Western Digital Corporation, Booth 560
Product Name: ActiveScale x100 and P100
hgst.com/products/systems/activescale-x100-system
The ActiveScale System is a fully self-contained, scale-out object storage system that can exceed the scale and TCO benefits of traditional cloud or tape infrastructure. ActiveScale can easily keep up with growing data by both scaling-up and scaling-out delivering 840 terabytes (TB) of raw data storage in a single rack and scaling-out to over 52 petabytes (PB) of raw storage all of which can be managed from a single pane of glass for high IT productivity. The ActiveScale System is an easy to implement solution that helps data centers easily evolve from silo-ed data storage to cloud-scale active archiving with extreme data durability for high data integrity. Your existing cloud applications use the same access protocol as the ActiveScale which has native support for Amazon S3, and gateways are available to accommodate your file-based laboratory devices.

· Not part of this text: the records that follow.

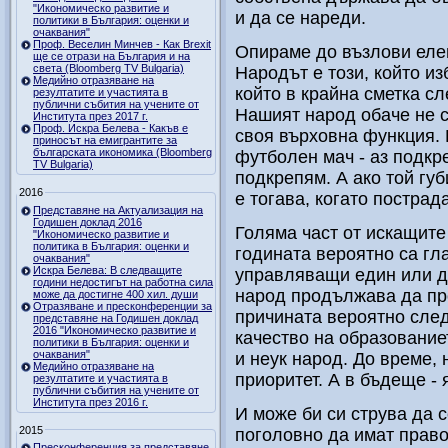
"Икономическо развитие и
и да се нареди.
политики в България: оценки и
очаквания"
Проф. Веселин Минчев - Как Brexit
Опираме до възлови еле
ще се отрази на България и на
света (Bloomberg TV Bulgaria)
Народът е този, който из
Медийно отразяване на
който в крайна сметка с
резултатите и участията в
публични събития на учените от
Нашият народ обаче не 
Института през 2017 г.
Проф. Искра Белева - Какъв е
своя върховна функция. 
приносът на емигрантите за
българската икономика (Bloomberg
футболен мач - аз подкр
TV Bulgaria)
подкрепям. А ако той гу
2016
е тогава, когато пострад
Представяне на Актуализация на
Годишен доклад 2016
Голяма част от искащите
"Икономическо развитие и
политика в България: оценки и
годината вероятно са гл
очаквания"
Искра Белева: В следващите
управляващи един или д
години недостигът на работна сила
народ продължава да пр
може да достигне 400 хил. души
Отразяване и пресконференции за
причината вероятно след
представяне на Годишен доклад
2016 "Икономическо развитие и
качество на образование
политики в България: оценки и
очаквания"
и неук народ. До време,
Медийно отразяване на
приоритет. А в бъдеще - 
резултатите и участията в
публични събития на учените от
Института през 2016 г.
И може би си струва да 
2015
поголовно да имат право 
Пресконференция за представяне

Additionally, the ActiveScale System uses advanced erasure coding, strong consistency and BitDynamics to deliver extreme data durability of up to 17 nines (99.999999999999999% durability) to ensure valuable research results are well protected and always available. In a multi-geo implementation, data remains consistent and accessible even during a full data center outage. Through background data integrity checking, the system automatically and transparently detects and corrects data degradation, eliminating the risks and media management activities associated with tape-based archives.
Wiley, Booth 429
Product Name: Wiley Metlin/XCMS Plus
wiley.com
Metlin is the original and most comprehensive MS/MS reference library featuring high quality experimental data from known metabolites. Developed by the Scripps Center for Metabolomics, Metlin features more than 961,829 molecules, covering lipids, steroids, plant & bacteria metabolites, small peptides, carbohydrates, exogenous drugs/metabolites, central carbon metabolites and toxicants. Metlin contains over 14,000 metabolites, with over 200,000 in-silico MS/MS data. Metlin is the largest MS/MS collection of data, with multiple collision energies in positive and negative ionization modes. Special features such as “fragment search” or “neutral loss search” perform a search for any uploaded user data that does not match a compound in the database by searching for characteristic fragments that can be used for molecular classification. This collection allows investigators to compare MS2 data from their research samples to MS2 data from compounds in the database using automated matching, resulting in improved speed, efficiency, and cost effectiveness of untargeted studies.
METLIN provides links and information for every one of its 960,000 compounds. These include name, systematic name, structure, elemental formula, mass, CAS number, KEGG ID and link, HMDB ID and link, PubChem ID and link, commercial availability and direct search options on the molecule itself. Data were generated using multiple instruments, including Agilent, Bruker and Waters QTOF mass spectrometers.